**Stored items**
******

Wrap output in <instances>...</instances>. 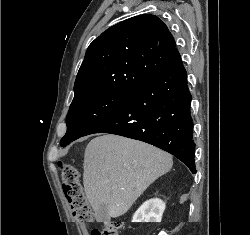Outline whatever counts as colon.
Masks as SVG:
<instances>
[{"instance_id": "1", "label": "colon", "mask_w": 250, "mask_h": 235, "mask_svg": "<svg viewBox=\"0 0 250 235\" xmlns=\"http://www.w3.org/2000/svg\"><path fill=\"white\" fill-rule=\"evenodd\" d=\"M61 177L63 192L69 203L72 216L87 226L91 235H120L121 223L116 221L105 222L100 227H90L94 222V217L83 192L80 173L75 166L62 165Z\"/></svg>"}]
</instances>
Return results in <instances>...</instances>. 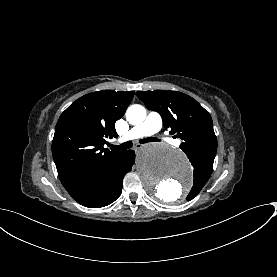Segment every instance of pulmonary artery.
Returning a JSON list of instances; mask_svg holds the SVG:
<instances>
[{
  "instance_id": "obj_1",
  "label": "pulmonary artery",
  "mask_w": 277,
  "mask_h": 277,
  "mask_svg": "<svg viewBox=\"0 0 277 277\" xmlns=\"http://www.w3.org/2000/svg\"><path fill=\"white\" fill-rule=\"evenodd\" d=\"M166 119L163 114L157 113L147 119L142 125H135L129 132L122 136L125 144H131L144 136L149 137L160 132L165 125Z\"/></svg>"
}]
</instances>
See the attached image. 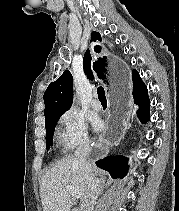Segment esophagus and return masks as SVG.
Instances as JSON below:
<instances>
[{"mask_svg":"<svg viewBox=\"0 0 179 211\" xmlns=\"http://www.w3.org/2000/svg\"><path fill=\"white\" fill-rule=\"evenodd\" d=\"M97 52H93L94 69L98 79L105 82L108 94L107 113L109 119H106V128L101 133L99 144H93L90 159L92 163H99V159H104L107 149H111V145H118V141L122 140V133L128 129V120L131 109V82L127 77L128 65L123 64L120 56H106V52L102 50V45H97Z\"/></svg>","mask_w":179,"mask_h":211,"instance_id":"esophagus-1","label":"esophagus"}]
</instances>
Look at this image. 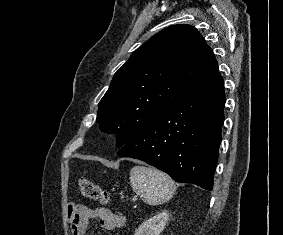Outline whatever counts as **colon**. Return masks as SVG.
<instances>
[{
    "label": "colon",
    "mask_w": 283,
    "mask_h": 235,
    "mask_svg": "<svg viewBox=\"0 0 283 235\" xmlns=\"http://www.w3.org/2000/svg\"><path fill=\"white\" fill-rule=\"evenodd\" d=\"M78 186L81 193L87 198L98 200L102 204H107L110 200L109 192L87 177H80Z\"/></svg>",
    "instance_id": "obj_1"
}]
</instances>
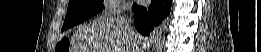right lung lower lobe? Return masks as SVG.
I'll list each match as a JSON object with an SVG mask.
<instances>
[{"mask_svg": "<svg viewBox=\"0 0 261 52\" xmlns=\"http://www.w3.org/2000/svg\"><path fill=\"white\" fill-rule=\"evenodd\" d=\"M132 10L134 12V25L136 29L143 35L148 36L169 15L171 0H152L148 8L134 4Z\"/></svg>", "mask_w": 261, "mask_h": 52, "instance_id": "right-lung-lower-lobe-1", "label": "right lung lower lobe"}]
</instances>
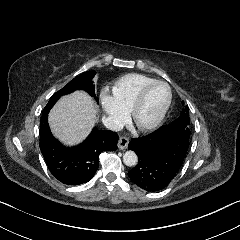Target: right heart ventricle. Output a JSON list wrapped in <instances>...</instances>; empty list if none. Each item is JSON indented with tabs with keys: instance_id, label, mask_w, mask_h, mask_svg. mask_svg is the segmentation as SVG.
Segmentation results:
<instances>
[{
	"instance_id": "right-heart-ventricle-1",
	"label": "right heart ventricle",
	"mask_w": 240,
	"mask_h": 240,
	"mask_svg": "<svg viewBox=\"0 0 240 240\" xmlns=\"http://www.w3.org/2000/svg\"><path fill=\"white\" fill-rule=\"evenodd\" d=\"M153 81V79L139 74L125 75L106 86L103 102L126 112L140 91Z\"/></svg>"
}]
</instances>
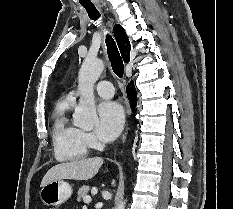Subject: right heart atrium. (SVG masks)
Here are the masks:
<instances>
[{
	"instance_id": "d8ad5b80",
	"label": "right heart atrium",
	"mask_w": 233,
	"mask_h": 209,
	"mask_svg": "<svg viewBox=\"0 0 233 209\" xmlns=\"http://www.w3.org/2000/svg\"><path fill=\"white\" fill-rule=\"evenodd\" d=\"M81 134V138L83 140V142L90 148H99L100 147V143L97 140V138L95 137V135L91 132H87V131H80Z\"/></svg>"
}]
</instances>
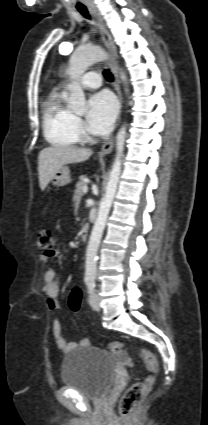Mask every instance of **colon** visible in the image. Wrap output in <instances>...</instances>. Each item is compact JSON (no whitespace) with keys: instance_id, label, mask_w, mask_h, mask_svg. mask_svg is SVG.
Returning <instances> with one entry per match:
<instances>
[{"instance_id":"obj_1","label":"colon","mask_w":208,"mask_h":425,"mask_svg":"<svg viewBox=\"0 0 208 425\" xmlns=\"http://www.w3.org/2000/svg\"><path fill=\"white\" fill-rule=\"evenodd\" d=\"M36 247L43 254L52 255L54 253V238L48 230H42L38 234ZM68 305L73 312L81 311L82 290L80 288L74 287L71 290ZM107 348L112 353L120 354L124 351L125 344L121 342H110L107 344ZM131 350L144 362L147 376L142 381L134 383L123 394L119 402V412L125 418L130 417L134 413L143 398L151 390L158 371L157 358L151 351L136 346H131Z\"/></svg>"}]
</instances>
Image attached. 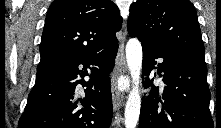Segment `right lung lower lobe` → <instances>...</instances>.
<instances>
[{
  "label": "right lung lower lobe",
  "mask_w": 221,
  "mask_h": 128,
  "mask_svg": "<svg viewBox=\"0 0 221 128\" xmlns=\"http://www.w3.org/2000/svg\"><path fill=\"white\" fill-rule=\"evenodd\" d=\"M118 41L95 53L72 56L37 70L19 128H109L112 96L108 75ZM89 76V81L84 77ZM81 78V79H80ZM86 87L78 98L76 86Z\"/></svg>",
  "instance_id": "obj_1"
}]
</instances>
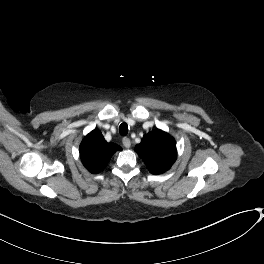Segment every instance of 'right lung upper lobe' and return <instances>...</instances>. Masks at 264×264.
<instances>
[{
  "label": "right lung upper lobe",
  "instance_id": "1",
  "mask_svg": "<svg viewBox=\"0 0 264 264\" xmlns=\"http://www.w3.org/2000/svg\"><path fill=\"white\" fill-rule=\"evenodd\" d=\"M118 150L121 151L122 148L117 144L107 143L97 129L84 137L79 149L83 165L94 174L104 169Z\"/></svg>",
  "mask_w": 264,
  "mask_h": 264
}]
</instances>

******

Here the lines from the one with "Segment every instance of 'right" through the last line of the data above need to be repeated exactly, both included, and any picture omitted.

Segment every instance of 'right lung upper lobe' and return <instances>...</instances>. Masks at 264×264.
<instances>
[{
  "label": "right lung upper lobe",
  "instance_id": "1",
  "mask_svg": "<svg viewBox=\"0 0 264 264\" xmlns=\"http://www.w3.org/2000/svg\"><path fill=\"white\" fill-rule=\"evenodd\" d=\"M118 150L121 151L122 148L117 144L107 143L97 129L84 137L79 149L83 165L94 174L104 169Z\"/></svg>",
  "mask_w": 264,
  "mask_h": 264
}]
</instances>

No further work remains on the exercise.